M. Serge Désy: D'abord, pour vous situer concernant les compagnies indépendantes du Québec, je vous dirai qu'il y en a 13 au Québec et 19 en Ontario. Donc, on n'est pas seuls. Pour vous en nommer quelques-unes au Québec, il y a Sogetel, qui est dans le coin de Nicolet; Warwick Telephone, dans la région où on fait du fromage. On voit tout cela à la télévision. Il y a aussi des petites compagnies, aussi petites que Téléphone Nantes, dans le bout de Lac-Mégantic; Téléphone Milot, en Mauricie; la coopérative CoopTel, dans le coin de Sherbrooke. Donc, ce sont toutes des petites compagnies qui sont réparties dans des pochettes du territoire du Québec, là où les grosses compagnies titulaires--pour ne pas la nommer, disons Bell--n'ont pas, au tout début des années 1900, offert la téléphonie. Donc, ce sont des petites compagnies qui se sont regroupées, soit sous forme de coopératives ou même sous forme de groupes privés, et qui ont créé les compagnies. Il ne faut pas oublier que ces compagnies-là, si petites soient-elles, ont la même sorte d'investissements en matière de technologie de pointe très poussée que les grosses compagnies titulaires, comme TELUS, Bell et les autres.

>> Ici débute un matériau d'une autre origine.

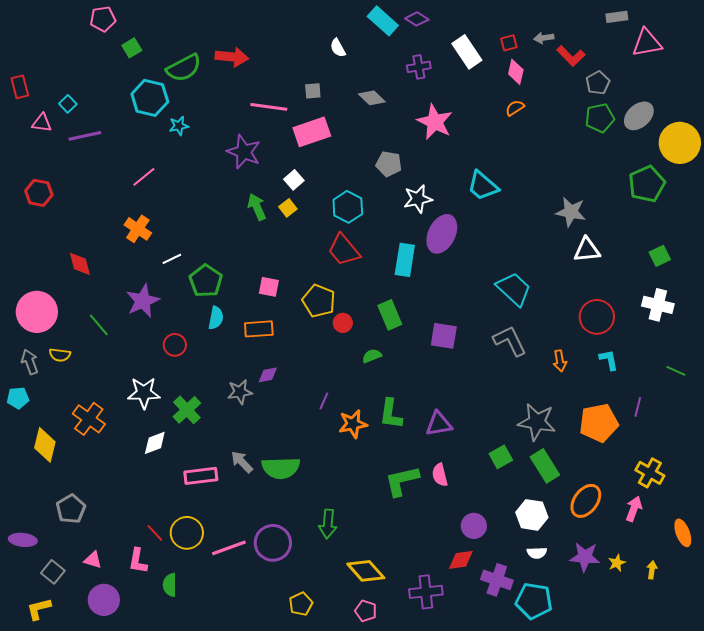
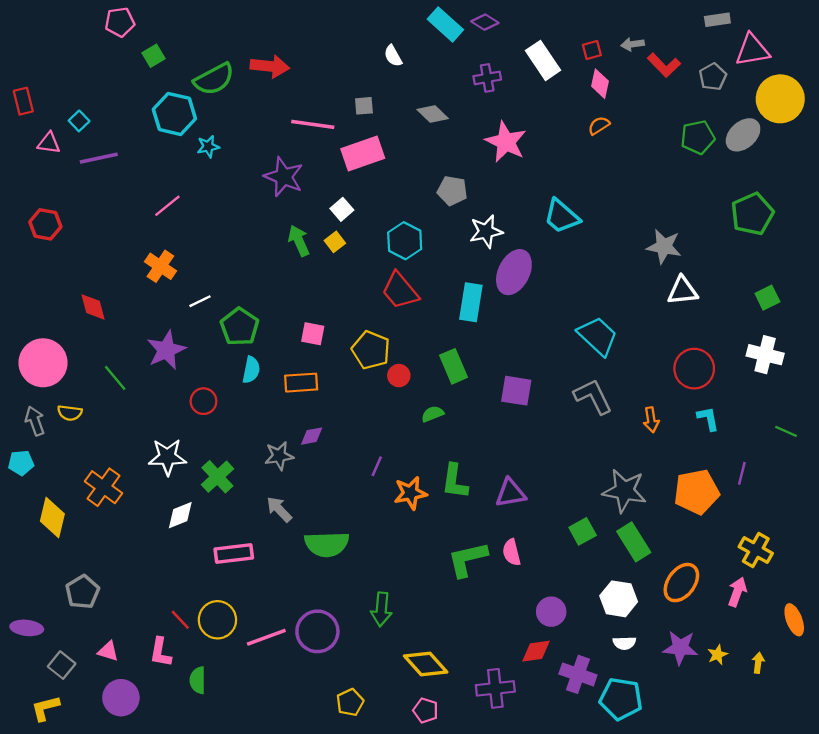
gray pentagon: (598, 83) -> (713, 77), moved
yellow circle: (680, 143) -> (780, 99), moved
gray arrow: (242, 462) -> (279, 509), moved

Pourquoi les petites compagnies offrent-elles ces services-là? Disons d'abord que l'investissement provient de leur opération. L'opération, même si on parle d'un fonds national qui couvre la partie du téléphone local, on ne peut pas dire que c'est le fonds qui fait en sorte que les compagnies investissent. Les compagnies, plus souvent qu'autrement, ne sont pas associées mais se parlent beaucoup, mettent parfois des projets en commun, des réseaux en commun. Elles sont technologiquement positionnées en termes de fibre optique et d'équipement d'autocommutateurs, et offrent ces services-là.
Pour répondre à votre question, à savoir ce que ça prendrait pour que vous puissiez l'avoir six kilomètres plus loin, je crois que pour donner ces services avancés à toutes les communautés, autant sur le territoire de Bell que sur celui de TELUS où les populations sont denses ou dans les populations d'un même territoire desservi où il y a une petite densité de population, il faudrait que le CRTC ait une réglementation stricte en ce sens. Par contre, pour subvenir à ces investissements-là, il faudrait qu'un système de péréquation soit établi ou un système de contributions comme le fonds national, où tout le monde participerait pour pouvoir défrayer ces coûts de services, parce que, à mon avis, même si on enlève ou pas les restrictions à l'investissement étranger, l'investisseur étranger, lui, ne sera préoccupé que par une seule chose, la rentabilité. Si ce n'est pas rentable, il n'investira pas.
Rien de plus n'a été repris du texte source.